Exercise: All lines in the records that carry the string "preview" are to be shown.

%%

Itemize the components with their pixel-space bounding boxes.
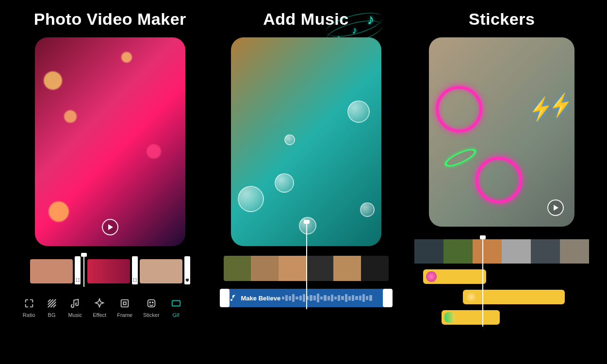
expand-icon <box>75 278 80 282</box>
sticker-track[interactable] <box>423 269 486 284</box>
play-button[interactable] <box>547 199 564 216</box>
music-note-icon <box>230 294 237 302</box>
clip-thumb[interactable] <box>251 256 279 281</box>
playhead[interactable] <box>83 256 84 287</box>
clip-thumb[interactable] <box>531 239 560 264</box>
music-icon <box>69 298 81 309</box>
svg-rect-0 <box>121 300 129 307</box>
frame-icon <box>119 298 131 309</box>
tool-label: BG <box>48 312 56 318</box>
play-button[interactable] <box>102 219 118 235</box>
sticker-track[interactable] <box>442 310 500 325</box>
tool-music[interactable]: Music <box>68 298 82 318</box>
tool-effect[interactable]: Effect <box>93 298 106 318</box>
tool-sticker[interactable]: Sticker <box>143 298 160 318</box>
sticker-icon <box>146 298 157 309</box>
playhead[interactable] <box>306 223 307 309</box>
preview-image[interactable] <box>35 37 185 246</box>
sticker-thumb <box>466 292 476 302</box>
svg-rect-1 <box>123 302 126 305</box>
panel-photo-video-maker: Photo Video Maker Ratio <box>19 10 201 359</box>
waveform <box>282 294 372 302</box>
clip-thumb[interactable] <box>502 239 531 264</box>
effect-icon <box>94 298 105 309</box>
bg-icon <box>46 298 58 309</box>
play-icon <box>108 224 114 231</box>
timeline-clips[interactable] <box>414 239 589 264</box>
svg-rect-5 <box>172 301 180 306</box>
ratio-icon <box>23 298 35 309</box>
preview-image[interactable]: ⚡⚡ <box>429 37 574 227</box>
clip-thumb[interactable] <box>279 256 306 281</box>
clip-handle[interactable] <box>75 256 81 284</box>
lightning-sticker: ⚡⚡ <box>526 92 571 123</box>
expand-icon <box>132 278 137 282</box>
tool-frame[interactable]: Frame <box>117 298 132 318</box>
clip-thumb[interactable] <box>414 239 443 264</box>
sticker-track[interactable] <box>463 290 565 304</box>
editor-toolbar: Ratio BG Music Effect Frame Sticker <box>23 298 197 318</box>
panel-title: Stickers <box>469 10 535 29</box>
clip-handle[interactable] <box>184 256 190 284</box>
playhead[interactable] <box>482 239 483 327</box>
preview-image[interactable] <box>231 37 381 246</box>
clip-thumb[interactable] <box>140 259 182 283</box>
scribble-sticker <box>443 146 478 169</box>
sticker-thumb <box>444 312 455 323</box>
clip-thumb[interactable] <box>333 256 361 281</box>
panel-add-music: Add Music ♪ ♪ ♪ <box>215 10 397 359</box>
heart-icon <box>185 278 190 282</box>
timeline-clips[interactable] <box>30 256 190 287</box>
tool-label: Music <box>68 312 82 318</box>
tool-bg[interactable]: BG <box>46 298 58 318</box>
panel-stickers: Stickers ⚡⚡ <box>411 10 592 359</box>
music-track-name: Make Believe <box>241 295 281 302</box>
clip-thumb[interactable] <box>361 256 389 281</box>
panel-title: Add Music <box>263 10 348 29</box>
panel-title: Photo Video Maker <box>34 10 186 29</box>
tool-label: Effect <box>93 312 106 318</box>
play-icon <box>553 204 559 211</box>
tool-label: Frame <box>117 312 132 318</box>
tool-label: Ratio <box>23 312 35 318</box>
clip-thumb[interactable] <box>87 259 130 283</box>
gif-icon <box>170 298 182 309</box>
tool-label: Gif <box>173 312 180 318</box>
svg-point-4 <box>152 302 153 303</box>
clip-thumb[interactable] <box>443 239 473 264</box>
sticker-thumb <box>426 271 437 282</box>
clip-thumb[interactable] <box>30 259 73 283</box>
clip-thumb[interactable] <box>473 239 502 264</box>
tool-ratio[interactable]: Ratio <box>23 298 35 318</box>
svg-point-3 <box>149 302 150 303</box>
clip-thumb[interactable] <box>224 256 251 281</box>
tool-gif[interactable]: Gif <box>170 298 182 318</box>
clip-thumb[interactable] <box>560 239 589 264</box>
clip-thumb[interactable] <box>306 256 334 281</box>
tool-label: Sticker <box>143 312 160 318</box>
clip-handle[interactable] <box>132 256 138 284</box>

%%

Answer box:
preview-image[interactable] <box>35 37 185 246</box>
preview-image[interactable]: ⚡⚡ <box>429 37 574 227</box>
preview-image[interactable] <box>231 37 381 246</box>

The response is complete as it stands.